• Your assignment:
Each entry below must be given again word for word, with no pictures.

• Input data:
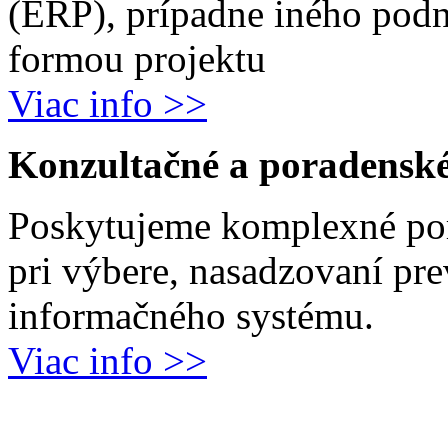
(ERP), prípadne iného podn
formou projektu
Viac info >>
Konzultačné a poradenské
Poskytujeme komplexné por
pri výbere, nasadzovaní pr
informačného systému.
Viac info >>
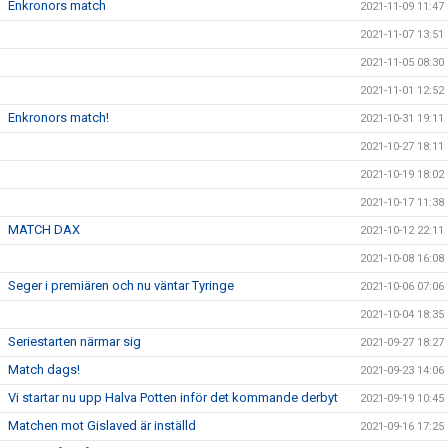
Enkronors match
2021-11-09 11:47
2021-11-07 13:51
2021-11-05 08:30
2021-11-01 12:52
Enkronors match!
2021-10-31 19:11
2021-10-27 18:11
2021-10-19 18:02
2021-10-17 11:38
MATCH DAX
2021-10-12 22:11
2021-10-08 16:08
Seger i premiären och nu väntar Tyringe
2021-10-06 07:06
2021-10-04 18:35
Seriestarten närmar sig
2021-09-27 18:27
Match dags!
2021-09-23 14:06
Vi startar nu upp Halva Potten inför det kommande derbyt
2021-09-19 10:45
Matchen mot Gislaved är inställd
2021-09-16 17:25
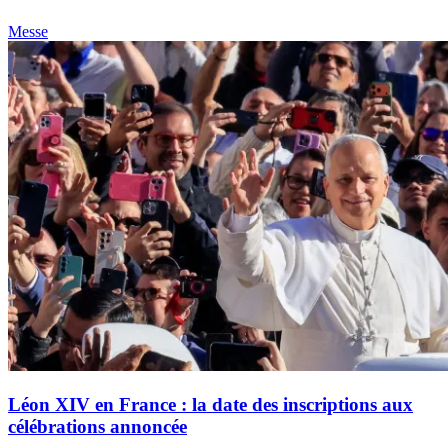
Messe
Léon XIV en France : la date des inscriptions aux
célébrations annoncée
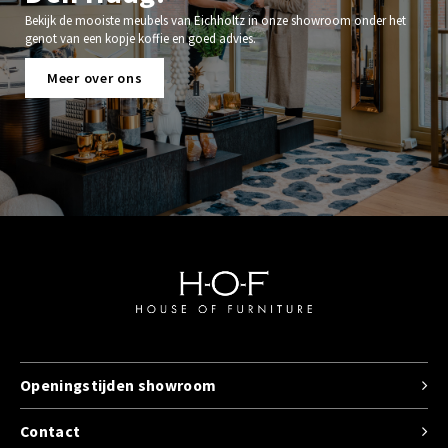
Bekijk de mooiste meubels van Eichholtz in onze showroom onder het
genot van een kopje koffie en goed advies.
Meer over ons
Openingstijden showroom
Contact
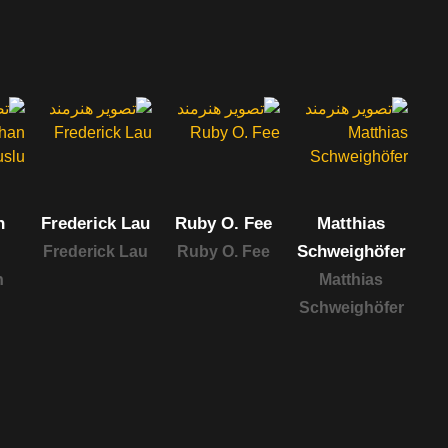
n
Frederick Lau
Ruby O. Fee
Matthias
Schweighöfer
Frederick Lau
Ruby O. Fee
n
Matthias
Schweighöfer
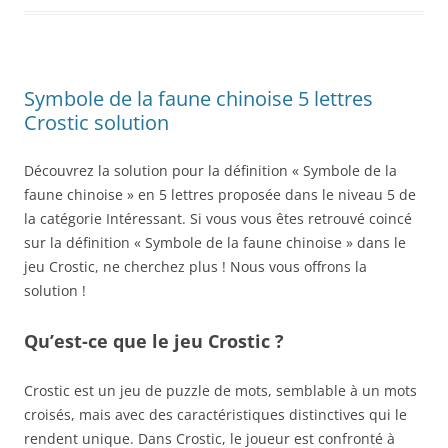
Symbole de la faune chinoise 5 lettres
Crostic solution
Découvrez la solution pour la définition « Symbole de la
faune chinoise » en 5 lettres proposée dans le niveau 5 de
la catégorie Intéressant. Si vous vous êtes retrouvé coincé
sur la définition « Symbole de la faune chinoise » dans le
jeu Crostic, ne cherchez plus ! Nous vous offrons la
solution !
Qu’est-ce que le jeu Crostic ?
Crostic est un jeu de puzzle de mots, semblable à un mots
croisés, mais avec des caractéristiques distinctives qui le
rendent unique. Dans Crostic, le joueur est confronté à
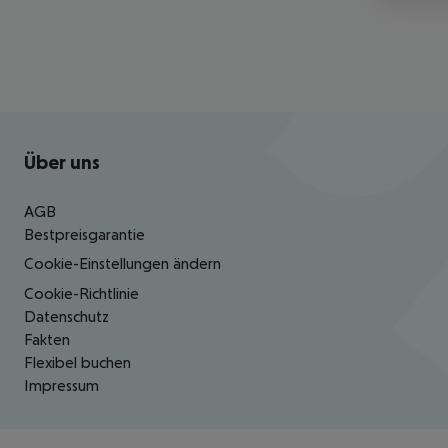
Footer
Footer navigation
Über uns
AGB
Bestpreisgarantie
Cookie-Einstellungen ändern
Cookie-Richtlinie
Datenschutz
Fakten
Flexibel buchen
Impressum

• Exercise output:
(ERP), prípadne iného podn
formou projektu
Viac info >>
Konzultačné a poradenské
Poskytujeme komplexné por
pri výbere, nasadzovaní pr
informačného systému.
Viac info >>
Enkronors match
2021-11-09 11:47
2021-11-07 13:51
2021-11-05 08:30
2021-11-01 12:52
Enkronors match!
2021-10-31 19:11
2021-10-27 18:11
2021-10-19 18:02
2021-10-17 11:38
MATCH DAX
2021-10-12 22:11
2021-10-08 16:08
Seger i premiären och nu väntar Tyringe
2021-10-06 07:06
2021-10-04 18:35
Seriestarten närmar sig
2021-09-27 18:27
Match dags!
2021-09-23 14:06
Vi startar nu upp Halva Potten inför det kommande derbyt
2021-09-19 10:45
Matchen mot Gislaved är inställd
2021-09-16 17:25
Messe
Léon XIV en France : la date des inscriptions aux
célébrations annoncée
Bekijk de mooiste meubels van Eichholtz in onze showroom onder het
genot van een kopje koffie en goed advies.
Meer over ons
Openingstijden showroom
Contact
n
Frederick Lau
Ruby O. Fee
Matthias
Schweighöfer
Frederick Lau
Ruby O. Fee
n
Matthias
Schweighöfer
Symbole de la faune chinoise 5 lettres
Crostic solution
Découvrez la solution pour la définition « Symbole de la
faune chinoise » en 5 lettres proposée dans le niveau 5 de
la catégorie Intéressant. Si vous vous êtes retrouvé coincé
sur la définition « Symbole de la faune chinoise » dans le
jeu Crostic, ne cherchez plus ! Nous vous offrons la
solution !
Qu’est-ce que le jeu Crostic ?
Crostic est un jeu de puzzle de mots, semblable à un mots
croisés, mais avec des caractéristiques distinctives qui le
rendent unique. Dans Crostic, le joueur est confronté à
Footer
Footer navigation
Über uns
AGB
Bestpreisgarantie
Cookie-Einstellungen ändern
Cookie-Richtlinie
Datenschutz
Fakten
Flexibel buchen
Impressum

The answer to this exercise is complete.